Map, Filter, and Fold
If you only learn three list functions in Haskell, learn map, filter, and fold. They cover most of what you'd write a loop for in a procedural language. The first two are simple. The third — fold — has three variants (foldr, foldl, foldl') and choosing between them is one of the rituals you have to go through to write production-quality Haskell.
This page covers all three, the differences between the fold variants, why foldl' is usually the right answer, why foldr can magically work on infinite lists, and how scan relates to fold.
map
map :: (a -> b) -> [a] -> [b]
map _ [] = []
map f (x:xs) = f x : map f xs
map applies a function to every element, returning a new list of the same length:
map (* 2) [1, 2, 3] -- [2, 4, 6]
map show [1, 2, 3] -- ["1", "2", "3"]
map length ["hi", "world"] -- [2, 5]
It's lazy: map f xs doesn't compute anything until you start consuming the result. take 3 (map expensive [1..]) only calls expensive three times.
filter
filter :: (a -> Bool) -> [a] -> [a]
filter _ [] = []
filter p (x:xs)
| p x = x : filter p xs
| otherwise = filter p xs
filter keeps elements that satisfy the predicate:
filter even [1..10] -- [2, 4, 6, 8, 10]
filter (> 'a') "banana" -- "bnn"
filter (not . null) ["", "a", "", "b"] -- ["a", "b"]
Like map, it's lazy. Combining them is idiomatic:
-- Squares of even numbers up to 100
squaresOfEvens :: [Int]
squaresOfEvens = map (^ 2) (filter even [1..100])

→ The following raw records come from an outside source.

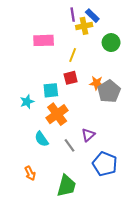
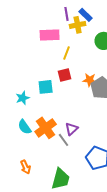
pink rectangle: (44, 40) -> (50, 35), moved
orange cross: (57, 114) -> (46, 128), moved
purple triangle: (88, 135) -> (72, 129), moved
cyan semicircle: (42, 139) -> (25, 127), moved

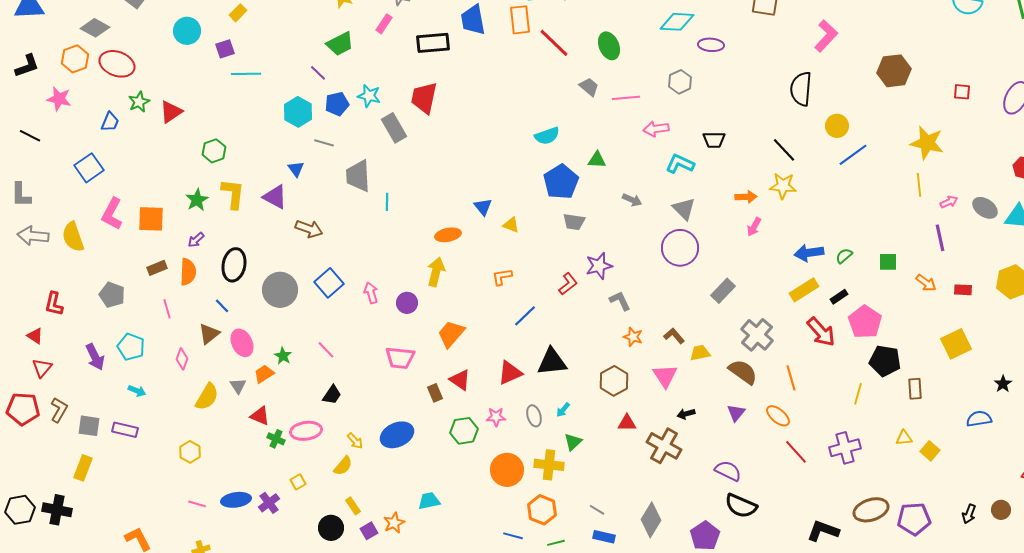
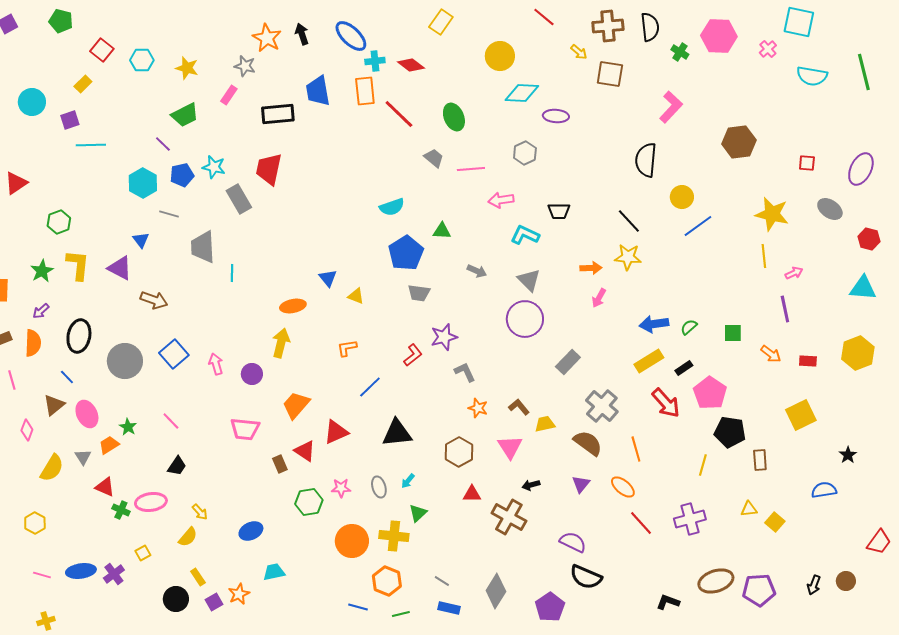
gray ellipse: (985, 208) -> (830, 209), moved
red triangle: (510, 373) -> (336, 432), moved
blue ellipse: (397, 435) -> (251, 531), moved, size x0.7
black L-shape: (823, 531) -> (668, 602), size x0.7

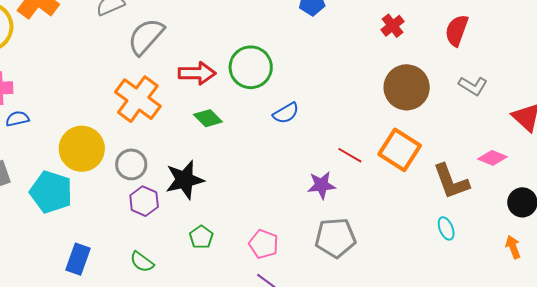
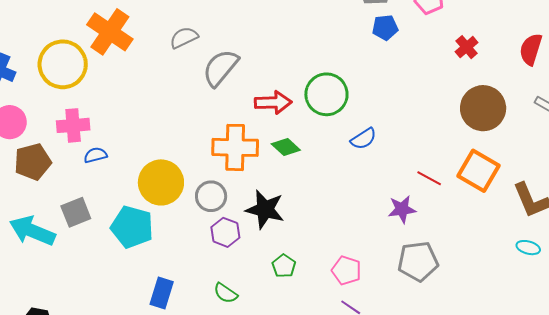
orange cross: (138, 99) -> (235, 147), moved, turned -33
black star: (185, 180) -> (265, 209), turned 30
cyan ellipse: (446, 228) -> (528, 248), turned -50

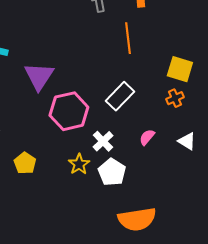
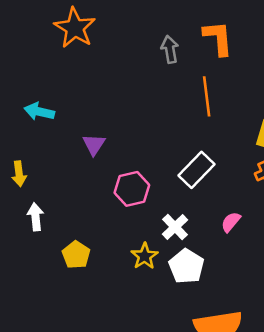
purple triangle: (39, 76) -> (94, 145), size x0.6
pink hexagon: (69, 111) -> (132, 189), size x0.7

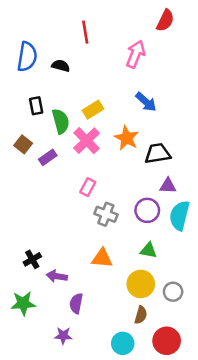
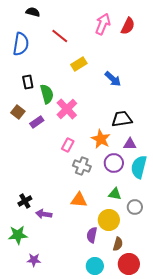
red semicircle: (165, 20) -> (128, 26), moved
red line: (85, 32) -> (60, 36), moved, turned -42
pink arrow: (136, 54) -> (103, 24), moved
black semicircle: (61, 66) -> (33, 12), moved
yellow rectangle: (93, 110) -> (79, 64), moved
orange star: (127, 138) -> (101, 139), moved
gray circle: (173, 292) -> (135, 207), moved
purple semicircle: (76, 303) -> (92, 235), moved
brown semicircle: (141, 315) -> (118, 244), moved
purple star: (63, 336) -> (34, 260), moved

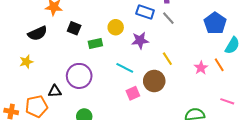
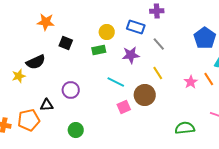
gray line: (168, 18) -> (159, 44), moved
yellow circle: (116, 27) -> (107, 32), moved
black semicircle: (38, 33) -> (36, 62), moved
green rectangle: (95, 43) -> (99, 50), moved
purple circle: (79, 76) -> (71, 90), size x0.7

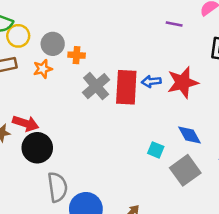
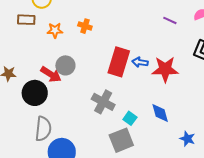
gray circle: (53, 44) -> (65, 65), moved
gray cross: (96, 86) -> (103, 102), moved, turned -35
red arrow: (26, 123) -> (51, 74), moved
gray square: (185, 170) -> (121, 140), moved

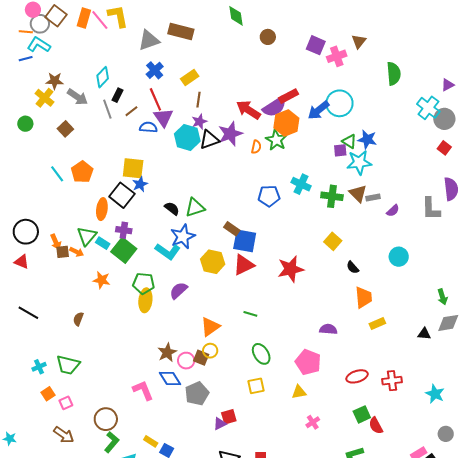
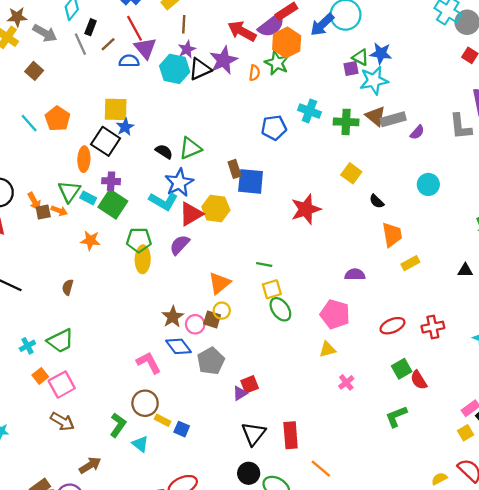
gray rectangle: (373, 198) -> (393, 119), size x1.5
brown rectangle: (232, 229) -> (235, 169), turned 42
red triangle: (244, 265) -> (191, 214), moved
green trapezoid: (68, 365) -> (60, 341), turned -35
yellow square: (256, 386) -> (272, 289), moved
pink square: (66, 403) -> (62, 385), size x1.6
brown circle: (106, 419) -> (145, 403), moved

GHC fuses map and filter chains into a single traversal at compile time (via "list fusion" rewrite rules), so writing pipelines like this doesn't allocate intermediate lists in optimized builds.
foldr: The Right Fold
foldr is the right fold. It collapses a list into a single value by combining each element with the result of folding the rest:
foldr :: (a -> b -> b) -> b -> [a] -> b
foldr _ z [] = z
foldr f z (x:xs) = f x (foldr f z xs)
Conceptually, foldr f z [a, b, c] becomes f a (f b (f c z)). Read it as: replace each : with f, replace [] with z.
foldr (+) 0 [1, 2, 3] -- 1 + (2 + (3 + 0)) == 6
foldr (*) 1 [1, 2, 3, 4] -- 24
foldr (:) [] [1, 2, 3] -- [1, 2, 3] (literally rebuilds the list)
Many standard functions are folds in disguise:
sumF :: Num a => [a] -> a
sumF = foldr (+) 0
productF :: Num a => [a] -> a
productF = foldr (*) 1
mapF :: (a -> b) -> [a] -> [b]
mapF f = foldr (\x acc -> f x : acc) []
filterF :: (a -> Bool) -> [a] -> [a]
filterF p = foldr (\x acc -> if p x then x : acc else acc) []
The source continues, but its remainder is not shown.